**Problem to work on:** For the data that follows, print the line with "colaborativa", the line with "Higiene Dental", and all lines between them, exactly as they stand. Omit pictures and add nothing.

(Dataset entries)
┄┄┄┄┄┄┄┄┄┄┄┄┄┄┄┄┄┄┄┄
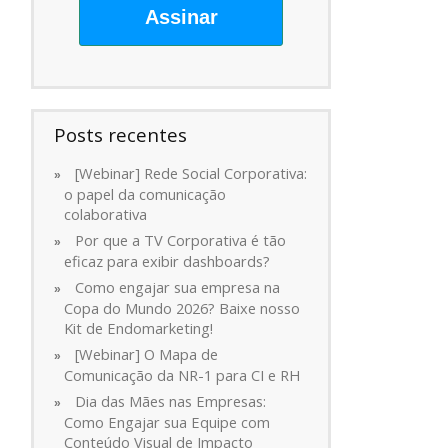
Assinar
Posts recentes
[Webinar] Rede Social Corporativa:
o papel da comunicação
colaborativa
Por que a TV Corporativa é tão
eficaz para exibir dashboards?
Como engajar sua empresa na
Copa do Mundo 2026? Baixe nosso
Kit de Endomarketing!
[Webinar] O Mapa de
Comunicação da NR-1 para CI e RH
Dia das Mães nas Empresas:
Como Engajar sua Equipe com
Conteúdo Visual de Impacto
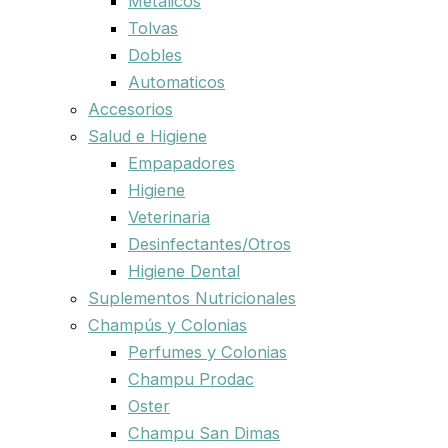
Metalicos
Tolvas
Dobles
Automaticos
Accesorios
Salud e Higiene
Empapadores
Higiene
Veterinaria
Desinfectantes/Otros
Higiene Dental
Suplementos Nutricionales
Champús y Colonias
Perfumes y Colonias
Champu Prodac
Oster
Champu San Dimas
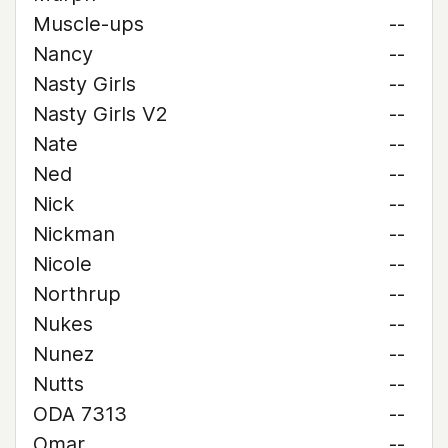
Muscle-ups
--
Nancy
--
Nasty Girls
--
Nasty Girls V2
--
Nate
--
Ned
--
Nick
--
Nickman
--
Nicole
--
Northrup
--
Nukes
--
Nunez
--
Nutts
--
ODA 7313
--
Omar
--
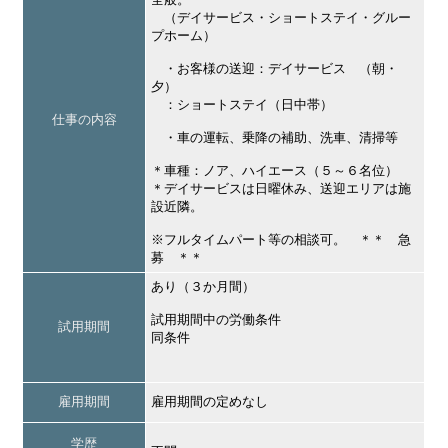
（デイサービス・ショートステイ・グルー
プホーム）
・お客様の送迎：デイサービス （朝・
夕）
：ショートステイ（日中帯）
仕事の内容
・車の運転、乗降の補助、洗車、清掃等
＊車種：ノア、ハイエース（５～６名位）
＊デイサービスは日曜休み、送迎エリアは施
設近隣。
※フルタイムパート等の相談可。 ＊＊ 急
募 ＊＊
あり（３か月間）
試用期間中の労働条件
試用期間
同条件
雇用期間
雇用期間の定めなし
学歴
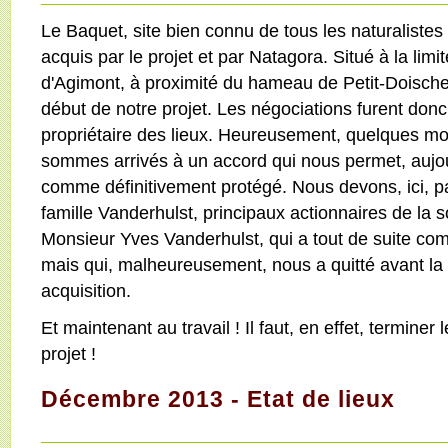
Le Baquet, site bien connu de tous les naturalistes 
acquis par le projet et par Natagora. Situé à la l
d'Agimont, à proximité du hameau de Petit-Doische, 
début de notre projet. Les négociations furent donc
propriétaire des lieux. Heureusement, quelques mois
sommes arrivés à un accord qui nous permet, aujour
comme définitivement protégé. Nous devons, ici, pa
famille Vanderhulst, principaux actionnaires de la so
Monsieur Yves Vanderhulst, qui a tout de suite co
mais qui, malheureusement, nous a quitté avant la c
acquisition.
Et maintenant au travail ! Il faut, en effet, terminer 
projet !
Décembre 2013 - Etat de lieux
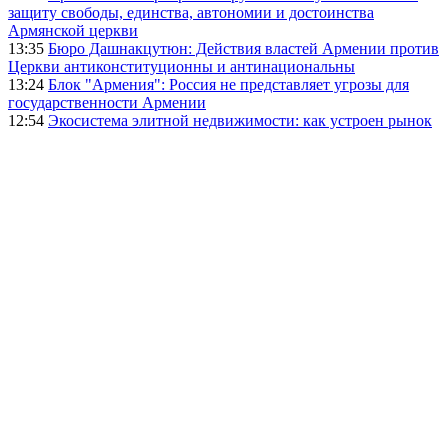
защиту свободы, единства, автономии и достоинства
Армянской церкви
13:35
Бюро Дашнакцутюн: Действия властей Армении против
Церкви антиконституционны и антинациональны
13:24
Блок "Армения": Россия не представляет угрозы для
государственности Армении
12:54
Экосистема элитной недвижимости: как устроен рынок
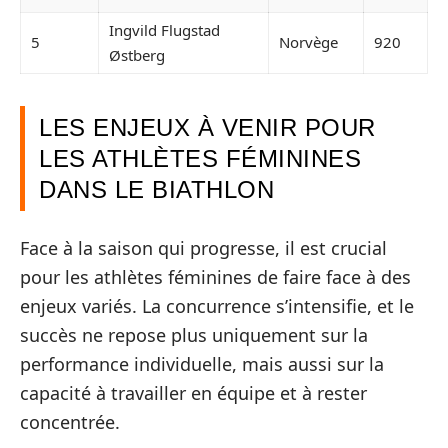
Ingvild Flugstad
5
Norvège
920
Østberg
LES ENJEUX À VENIR POUR
LES ATHLÈTES FÉMININES
DANS LE BIATHLON
Face à la saison qui progresse, il est crucial
pour les athlètes féminines de faire face à des
enjeux variés. La concurrence s’intensifie, et le
succès ne repose plus uniquement sur la
performance individuelle, mais aussi sur la
capacité à travailler en équipe et à rester
concentrée.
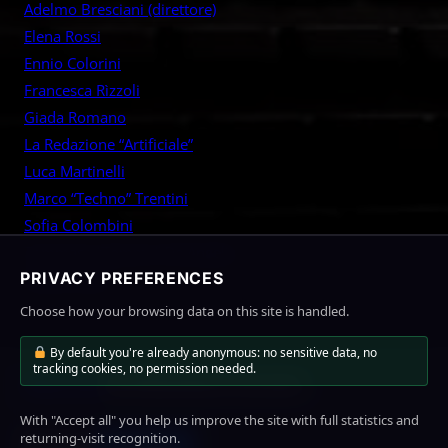
Adelmo Bresciani (direttore)
c
Elena Rossi
h
Ennio Colorini
Francesca Rìzzoli
Giada Romano
La Redazione “Artificiale”
Luca Martinelli
Marco “Techno” Trentini
Sofia Colombini
Tommaso “Tommy” De Angelis
PRIVACY PREFERENCES
Vittorio Sarti
Choose how your browsing data on this site is handled.
By default you're already anonymous: no sensitive data, no
tracking cookies, no permission needed.
MioLink
Home
News
About Us
Contact
With "Accept all" you help us improve the site with full statistics and
Facebook
Twitter
YouTube
returning-visit recognition.
Subscribe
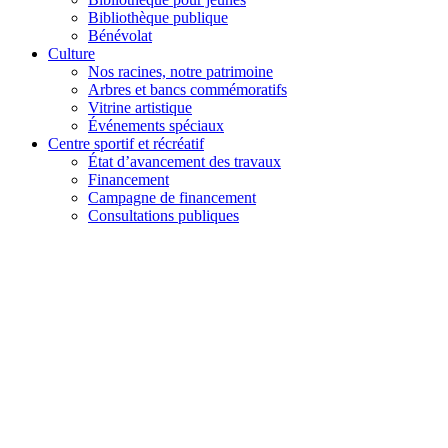
Bibliothèque publique
Bénévolat
Culture
Nos racines, notre patrimoine
Arbres et bancs commémoratifs
Vitrine artistique
Événements spéciaux
Centre sportif et récréatif
État d’avancement des travaux
Financement
Campagne de financement
Consultations publiques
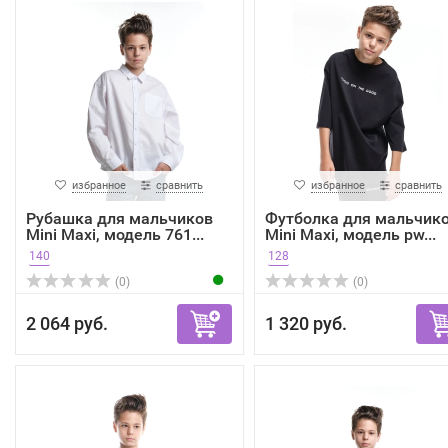
избранное
сравнить
избранное
сравнить
Рубашка для мальчиков
Футболка для мальчик
Mini Maxi, модель 761...
Mini Maxi, модель pw...
140
128
(0)
(0)
2 064 руб.
1 320 руб.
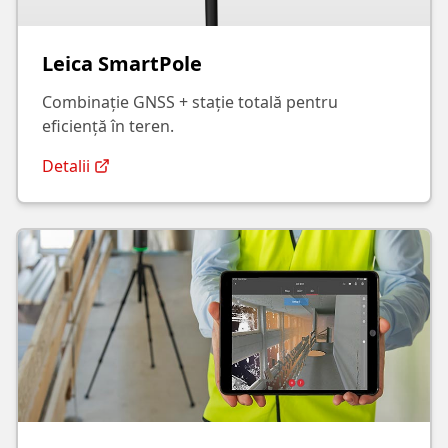
Leica SmartPole
Combinație GNSS + stație totală pentru
eficiență în teren.
Detalii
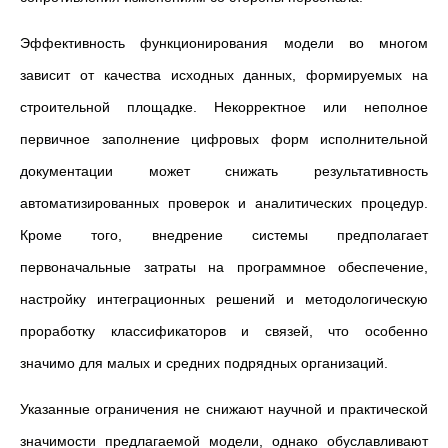
Эффективность функционирования модели во многом
зависит от качества исходных данных, формируемых на
строительной площадке. Некорректное или неполное
первичное заполнение цифровых форм исполнительной
документации может снижать результативность
автоматизированных проверок и аналитических процедур.
Кроме того, внедрение системы предполагает
первоначальные затраты на программное обеспечение,
настройку интеграционных решений и методологическую
проработку классификаторов и связей, что особенно
значимо для малых и средних подрядных организаций.
Указанные ограничения не снижают научной и практической
значимости предлагаемой модели, однако обуславливают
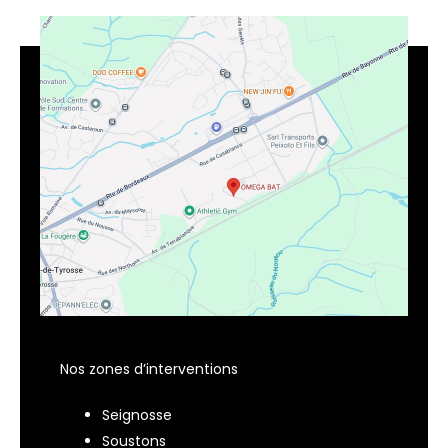
Nos zones d’interventions
Seignosse
Soustons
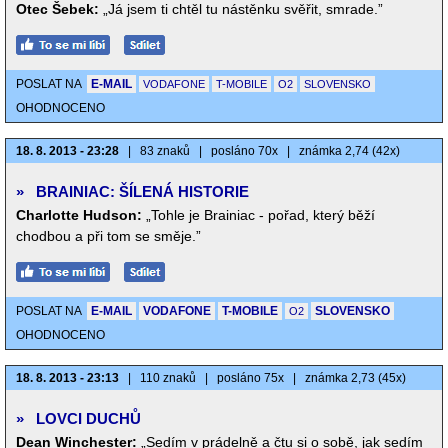
Otec Šebek:
„Já jsem ti chtěl tu nástěnku svěřit, smrade.”
POSLAT NA
E-MAIL
VODAFONE
T-MOBILE
O2
SLOVENSKO
OHODNOCENO
18. 8. 2013 - 23:28
|
83 znaků
|
posláno 70x
|
známka 2,74 (42x)
»
BRAINIAC: ŠÍLENÁ HISTORIE
Charlotte Hudson:
„Tohle je Brainiac - pořad, který běží
chodbou a při tom se směje.”
POSLAT NA
E-MAIL
VODAFONE
T-MOBILE
SLOVENSKO
O2
OHODNOCENO
18. 8. 2013 - 23:13
|
110 znaků
|
posláno 75x
|
známka 2,73 (45x)
»
LOVCI DUCHŮ
Dean Winchester:
„Sedím v prádelně a čtu si o sobě, jak sedím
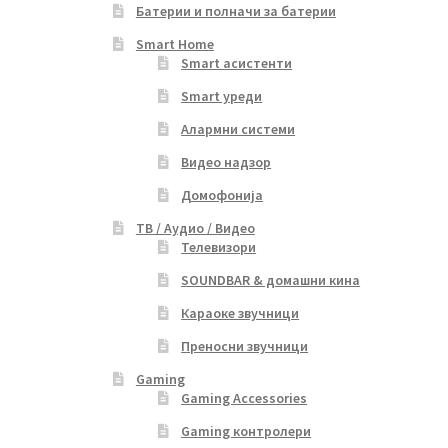
Батерии и полначи за батерии
Smart Home
Smart асистенти
Smart уреди
Алармни системи
Видео надзор
Домофонија
ТВ / Аудио / Видео
Телевизори
SOUNDBAR & домашни кина
Караоке звучници
Преносни звучници
Gaming
Gaming Accessories
Gaming контролери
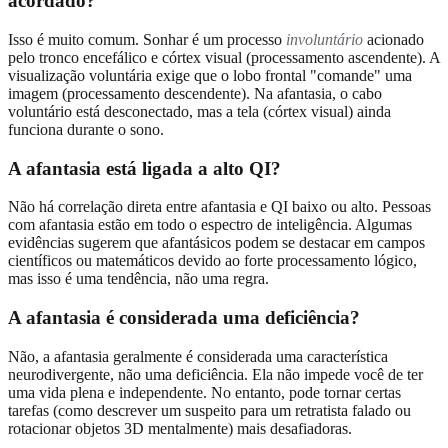
acordado?
Isso é muito comum. Sonhar é um processo
involuntário
acionado
pelo tronco encefálico e córtex visual (processamento ascendente). A
visualização voluntária exige que o lobo frontal "comande" uma
imagem (processamento descendente). Na afantasia, o cabo
voluntário está desconectado, mas a tela (córtex visual) ainda
funciona durante o sono.
A afantasia está ligada a alto QI?
Não há correlação direta entre afantasia e QI baixo ou alto. Pessoas
com afantasia estão em todo o espectro de inteligência. Algumas
evidências sugerem que afantásicos podem se destacar em campos
científicos ou matemáticos devido ao forte processamento lógico,
mas isso é uma tendência, não uma regra.
A afantasia é considerada uma deficiência?
Não, a afantasia geralmente é considerada uma característica
neurodivergente, não uma deficiência. Ela não impede você de ter
uma vida plena e independente. No entanto, pode tornar certas
tarefas (como descrever um suspeito para um retratista falado ou
rotacionar objetos 3D mentalmente) mais desafiadoras.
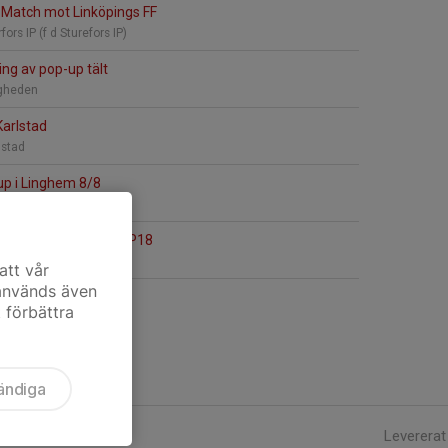
»
Match mot Linköpings FF
fors IP (f d Sturefors IP)
ng av pop-up tält
gheden
Karlstad
lstad
up i Linghem 8/8
ghem
ng av pop-up tält till P18
l Linghemscupen
att vår
 används även
t förbättra
ändiga
Levererat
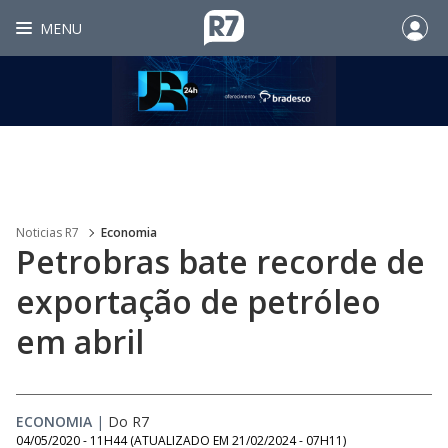
MENU
Noticias R7
Economia
Petrobras bate recorde de
exportação de petróleo
em abril
ECONOMIA
|
Do R7
04/05/2020 - 11H44
(ATUALIZADO EM
21/02/2024 - 07H11
)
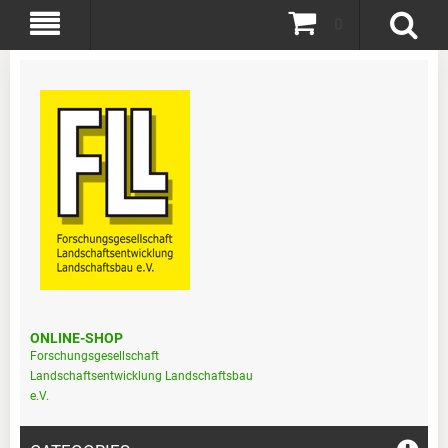
0
ONLINE-SHOP
Forschungsgesellschaft
Landschaftsentwicklung Landschaftsbau
e.V.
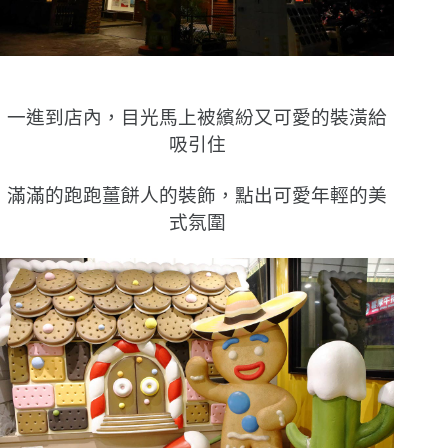
一進到店內，目光馬上被繽紛又可愛的裝潢給
吸引住
滿滿的跑跑薑餅人的裝飾，點出可愛年輕的美
式氛圍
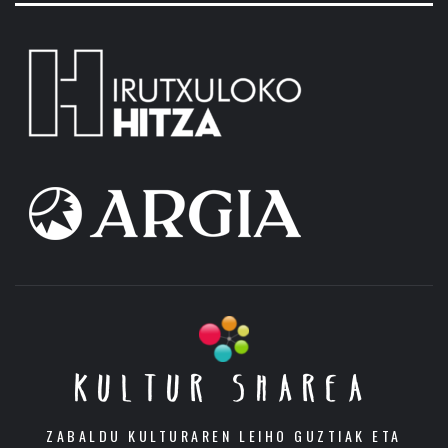
KULTUR SHAREA
ZABALDU KULTURAREN LEIHO GUZTIAK ETA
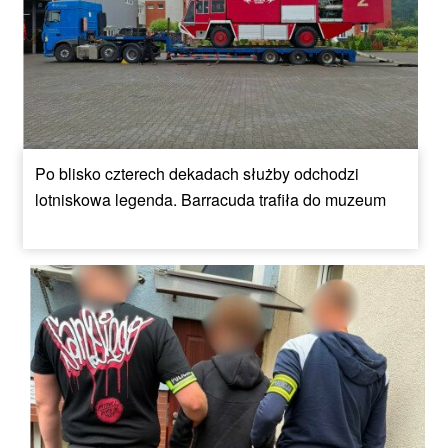
Po blisko czterech dekadach służby odchodzi
lotniskowa legenda. Barracuda trafiła do muzeum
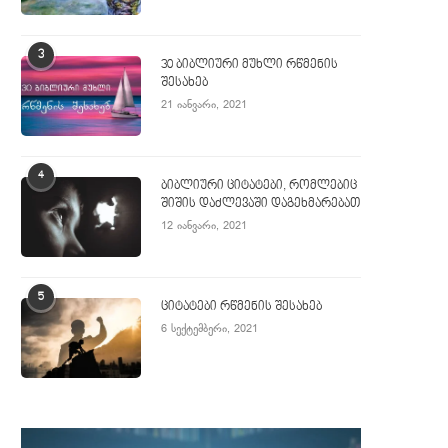
3
30 ბიბლიური მუხლი რწმენის
შესახებ
21 იანვარი, 2021
4
ბიბლიური ციტატები, რომლებიც
შიშის დაძლევაში დაგეხმარებათ
12 იანვარი, 2021
5
ციტატები რწმენის შესახებ
6 სექტემბერი, 2021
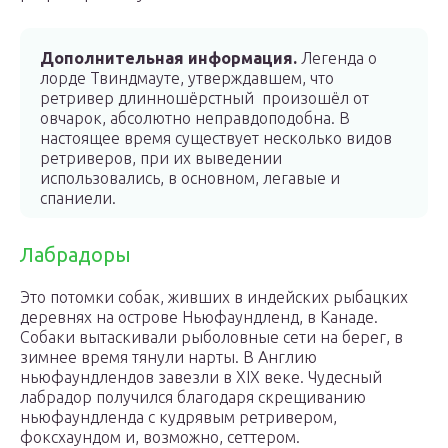
Дополнительная информация.
Легенда о
лорде Твиндмауте, утверждавшем, что
ретривер длинношёрстный произошёл от
овчарок, абсолютно неправдоподобна. В
настоящее время существует несколько видов
ретриверов, при их выведении
использовались, в основном, легавые и
спаниели.
Лабрадоры
Это потомки собак, живших в индейских рыбацких
деревнях на острове Ньюфаундленд, в Канаде.
Собаки вытаскивали рыболовные сети на берег, в
зимнее время тянули нарты. В Англию
ньюфаундлендов завезли в XIX веке. Чудесный
лабрадор получился благодаря скрещиванию
ньюфаундленда с кудрявым ретривером,
фоксхаундом и, возможно, сеттером.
┄┄┄┄┄┄┄┄┄┄┄┄┄┄┄┄┄┄┄┄
**Answer section:**
colaborativa
Por que a TV Corporativa é tão
eficaz para exibir dashboards?
Como engajar sua empresa na
Copa do Mundo 2026? Baixe nosso
Kit de Endomarketing!
[Webinar] O Mapa de
Comunicação da NR-1 para CI e RH
Dia das Mães nas Empresas:
Como Engajar sua Equipe com
Conteúdo Visual de Impacto
Metalicos
Tolvas
Dobles
Automaticos
Accesorios
Salud e Higiene
Empapadores
Higiene
Veterinaria
Desinfectantes/Otros
Higiene Dental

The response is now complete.